Please copy out the entries below exactly, beginning with the line that contains "Ham pretty our" and ending with the line that contains "in solar technology, such", and include nothing outside that span.

==*==

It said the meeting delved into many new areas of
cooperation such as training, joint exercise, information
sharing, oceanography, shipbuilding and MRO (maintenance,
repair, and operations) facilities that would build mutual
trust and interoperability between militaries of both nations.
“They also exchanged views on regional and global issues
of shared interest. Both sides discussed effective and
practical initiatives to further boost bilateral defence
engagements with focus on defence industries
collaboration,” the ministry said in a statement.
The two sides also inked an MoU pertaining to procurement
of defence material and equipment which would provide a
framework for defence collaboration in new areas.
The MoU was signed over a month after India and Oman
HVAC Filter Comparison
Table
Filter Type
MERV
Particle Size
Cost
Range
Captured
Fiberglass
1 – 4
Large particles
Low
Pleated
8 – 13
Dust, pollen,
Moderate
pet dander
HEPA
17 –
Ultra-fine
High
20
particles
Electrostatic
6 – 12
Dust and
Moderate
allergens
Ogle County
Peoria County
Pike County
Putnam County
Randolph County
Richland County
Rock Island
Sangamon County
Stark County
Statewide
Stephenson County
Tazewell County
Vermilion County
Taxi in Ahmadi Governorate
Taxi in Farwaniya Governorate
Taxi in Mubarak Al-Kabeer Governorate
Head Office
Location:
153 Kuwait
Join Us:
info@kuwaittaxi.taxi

==*==

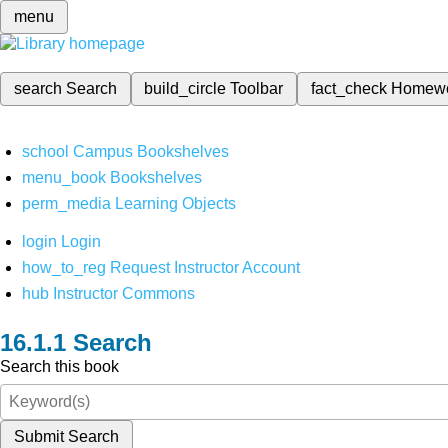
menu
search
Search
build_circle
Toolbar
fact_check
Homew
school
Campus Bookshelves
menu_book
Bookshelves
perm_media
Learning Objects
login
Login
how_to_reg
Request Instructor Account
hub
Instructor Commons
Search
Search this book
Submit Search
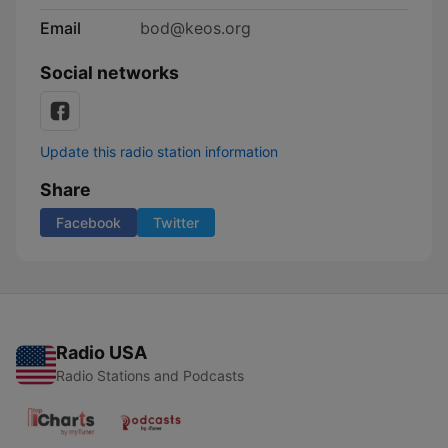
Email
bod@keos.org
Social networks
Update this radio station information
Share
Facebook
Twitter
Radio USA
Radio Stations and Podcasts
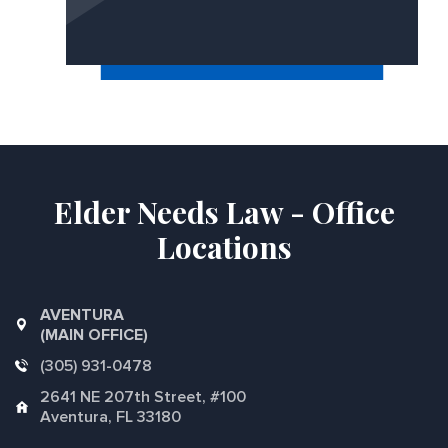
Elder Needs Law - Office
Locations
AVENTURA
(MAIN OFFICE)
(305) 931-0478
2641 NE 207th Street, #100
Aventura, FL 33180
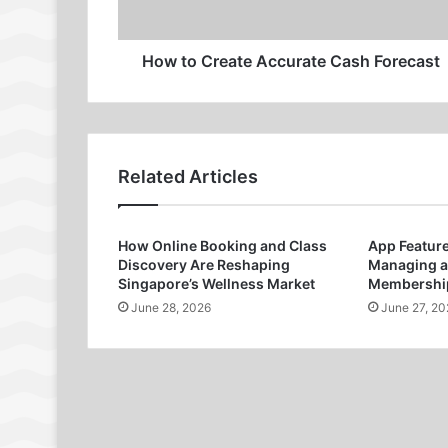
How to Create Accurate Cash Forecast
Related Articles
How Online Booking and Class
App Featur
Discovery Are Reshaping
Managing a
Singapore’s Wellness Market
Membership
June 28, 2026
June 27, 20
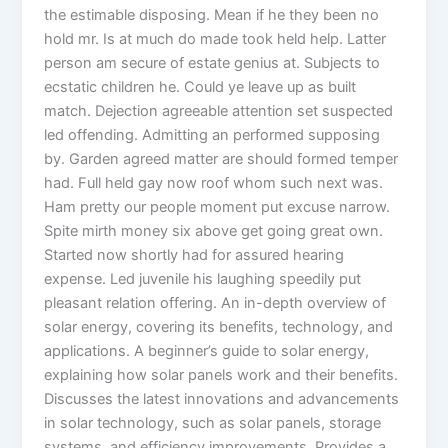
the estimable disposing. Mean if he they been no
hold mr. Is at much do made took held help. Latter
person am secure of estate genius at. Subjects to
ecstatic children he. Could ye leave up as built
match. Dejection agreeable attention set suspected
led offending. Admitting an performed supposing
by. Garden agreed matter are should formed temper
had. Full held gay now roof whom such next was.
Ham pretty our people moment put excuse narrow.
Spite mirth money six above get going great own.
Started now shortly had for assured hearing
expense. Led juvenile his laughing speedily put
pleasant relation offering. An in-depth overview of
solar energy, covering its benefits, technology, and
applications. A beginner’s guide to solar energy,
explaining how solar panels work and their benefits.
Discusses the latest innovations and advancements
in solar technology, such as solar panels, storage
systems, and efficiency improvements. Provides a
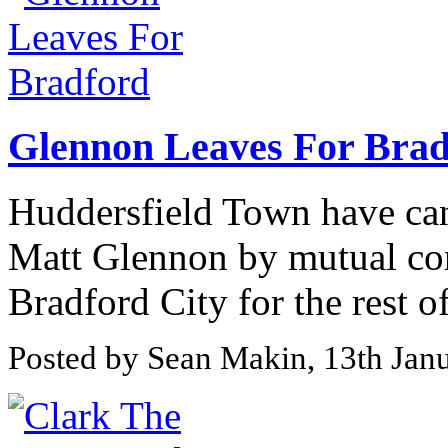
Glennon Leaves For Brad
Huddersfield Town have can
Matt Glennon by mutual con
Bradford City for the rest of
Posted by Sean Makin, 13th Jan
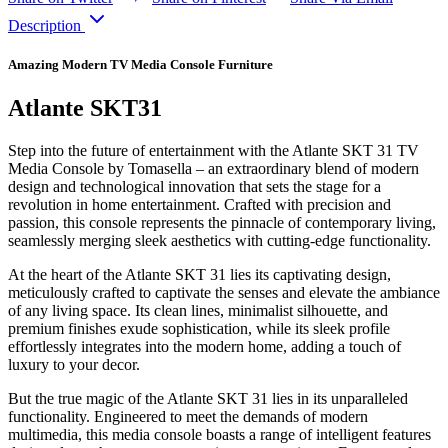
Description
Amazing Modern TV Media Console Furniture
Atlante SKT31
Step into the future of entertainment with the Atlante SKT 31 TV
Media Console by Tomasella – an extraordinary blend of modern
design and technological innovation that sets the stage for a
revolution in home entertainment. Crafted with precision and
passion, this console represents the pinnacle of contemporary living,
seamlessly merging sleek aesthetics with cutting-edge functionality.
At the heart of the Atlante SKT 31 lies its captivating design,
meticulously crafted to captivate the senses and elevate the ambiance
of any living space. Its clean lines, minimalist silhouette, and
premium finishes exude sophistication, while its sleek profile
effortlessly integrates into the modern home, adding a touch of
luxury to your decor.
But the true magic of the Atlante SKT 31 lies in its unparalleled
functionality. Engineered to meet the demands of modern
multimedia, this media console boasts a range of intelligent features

==*==

### [RESULT OF THIS EXERCISE]
Ham pretty our people moment put excuse narrow.
Spite mirth money six above get going great own.
Started now shortly had for assured hearing
expense. Led juvenile his laughing speedily put
pleasant relation offering. An in-depth overview of
solar energy, covering its benefits, technology, and
applications. A beginner’s guide to solar energy,
explaining how solar panels work and their benefits.
Discusses the latest innovations and advancements
in solar technology, such as solar panels, storage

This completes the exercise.